Dating is a lot more difficult than I thought it’d be.

I thought my biggest concern would have been on how I would meet someone to date. I never really anticipated the anxiety that came with dating. Probably because I never really opened myself up to dating until recently. So I decided to try my luck at Tinder. A friend of my actually met her present boyfriend through Tinder. I hoped I could find someone too. Once I joined, I quickly realized it was all about hook ups and being friends with benefit (fwb). I wasn’t sure what exactly I was looking for but I knew I didn’t want to hook up with some stranger.

The first guy I considered dating wasn’t exactly interested in a relationship. We matched on Tinder and because friends that texted for a while but I never met him in person regardless of going to the same school. One night we were texting while my friends and I were together. I decided to invite him over and that began our short fwb relationship (feel free to judge). I was bored and he made things a bit less boring. It was different then my regular routine of school, work, and friends. It didn’t last long and we’re still friends so that’s a plus.

The second guy was someone new.  From the start, I knew I couldn’t trust him. You see, he added me on Snapchat but I doubt he was honest about how he got my username. I know I put it on Tinder but why couldn’t he just admit that? There was no other way he could have gotten my user otherwise. We dated for about a month. It was fine but the lack of trust was always there. There was also the factor of him being really immature. It was always about him and what he wanted. Adding that to the fact that I wasn’t very interested after a few days, I decided to continue dating him anyways. Why? Simply because I was curious as to where it would lead. I know, I’m a terrible person. Anyways, his feelings ran a lot deeper than mine and I think he sensed that because he constantly tried to appeal to my empathy. I probably would have dated him longer if he wasn’t so narcissistic. The thing is that he wasn’t very attractive nor did he have any personality traits that would help me overlook all his cockiness. Long story short, I ended it and am much happier without him in my life.

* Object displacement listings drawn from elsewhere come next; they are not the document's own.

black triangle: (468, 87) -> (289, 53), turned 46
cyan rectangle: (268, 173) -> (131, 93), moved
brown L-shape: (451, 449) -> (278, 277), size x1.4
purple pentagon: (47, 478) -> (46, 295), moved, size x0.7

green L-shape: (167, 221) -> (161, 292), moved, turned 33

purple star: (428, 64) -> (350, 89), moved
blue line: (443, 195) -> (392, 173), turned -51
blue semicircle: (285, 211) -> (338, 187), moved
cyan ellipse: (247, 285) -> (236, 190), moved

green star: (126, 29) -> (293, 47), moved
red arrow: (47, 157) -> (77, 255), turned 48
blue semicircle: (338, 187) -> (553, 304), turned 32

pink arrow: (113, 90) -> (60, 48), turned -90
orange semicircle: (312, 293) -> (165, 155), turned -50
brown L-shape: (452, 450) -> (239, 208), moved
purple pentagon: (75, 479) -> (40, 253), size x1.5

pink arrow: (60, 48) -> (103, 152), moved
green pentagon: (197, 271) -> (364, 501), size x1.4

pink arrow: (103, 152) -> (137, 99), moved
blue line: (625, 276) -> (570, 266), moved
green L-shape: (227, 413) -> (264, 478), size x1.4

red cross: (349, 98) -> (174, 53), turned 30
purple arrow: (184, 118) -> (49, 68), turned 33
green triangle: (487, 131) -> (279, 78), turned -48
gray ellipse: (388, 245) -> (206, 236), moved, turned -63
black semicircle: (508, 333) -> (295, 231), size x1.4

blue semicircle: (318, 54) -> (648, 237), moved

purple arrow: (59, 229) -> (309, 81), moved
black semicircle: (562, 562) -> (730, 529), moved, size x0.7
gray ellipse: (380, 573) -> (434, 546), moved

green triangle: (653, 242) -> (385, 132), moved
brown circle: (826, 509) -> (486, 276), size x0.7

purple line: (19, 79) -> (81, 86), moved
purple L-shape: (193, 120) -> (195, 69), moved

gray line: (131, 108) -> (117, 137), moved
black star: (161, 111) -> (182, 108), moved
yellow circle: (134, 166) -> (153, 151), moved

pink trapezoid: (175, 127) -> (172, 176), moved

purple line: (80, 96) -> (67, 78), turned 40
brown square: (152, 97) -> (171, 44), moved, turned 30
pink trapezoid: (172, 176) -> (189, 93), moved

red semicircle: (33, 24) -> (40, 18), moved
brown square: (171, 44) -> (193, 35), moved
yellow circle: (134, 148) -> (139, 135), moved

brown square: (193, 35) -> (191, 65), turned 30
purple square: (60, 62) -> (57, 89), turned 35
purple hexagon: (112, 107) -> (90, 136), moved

But then something unexpected happened. We’ll just stick with the pattern and call him the third guy. So the third guy coincidentally messaged me a day after I ended things with the second guy. I thought maybe he was the player type but figured it’d be nice to have someone to talk to. I’d at least gain a friend, right? We started talking every day. They weren’t long, deep conversations just a here and there kind of thing but surprisingly, I started to like this guy. We met, played some pool, and hang out one night. After we parted way, he called me that night and asked me out on a date. Of course I said yes. The date was nice, movies then sitting in the car just talking for a while. Fast forward a few weeks and we’re still dating, getting to know each other and all that jazz. I thought things were moving really slow but still good. Turns out I was wrong because he suddenly hit me with “Thing aren’t working.”

It made me pause. After a beat, what could I say but “Okay.” I was so confused because it had completely blindsided me. We had made plans to hang out in a couple days. Because our schedules didn’t mesh well, I took off work and was excited to see him and spend more time with him. I don’t know if his intention was to lead me on but I feel like I was lead on. It stung. Here was a guy I actually wanted to date. I liked him enough but I knew I could never fall in love with him or anything. I wanted that relationship to work out. Instead we left things off with him needing to think but wanting to stay friends and me single yet again. Which is totally fine. I happen to like being single but it does get lonely.

Life isn’t fair and dating isn’t easy. You could meet a guy and be completely into him. Feel the chemistry and everything but at the end of the day, if he’s not feeling the same, that relationship isn’t going anywhere. I can’t say I’m heartbroken but I am sad that things ended before they really had chance at beginning. With the chain of bad luck in dating, I’m starting to think maybe I’m meant to be single. I’m young with plenty of time to meet someone but with no prospects I’m interested in, I’m convinced it means being forever alone. Well, at least it’ll save me from heartache.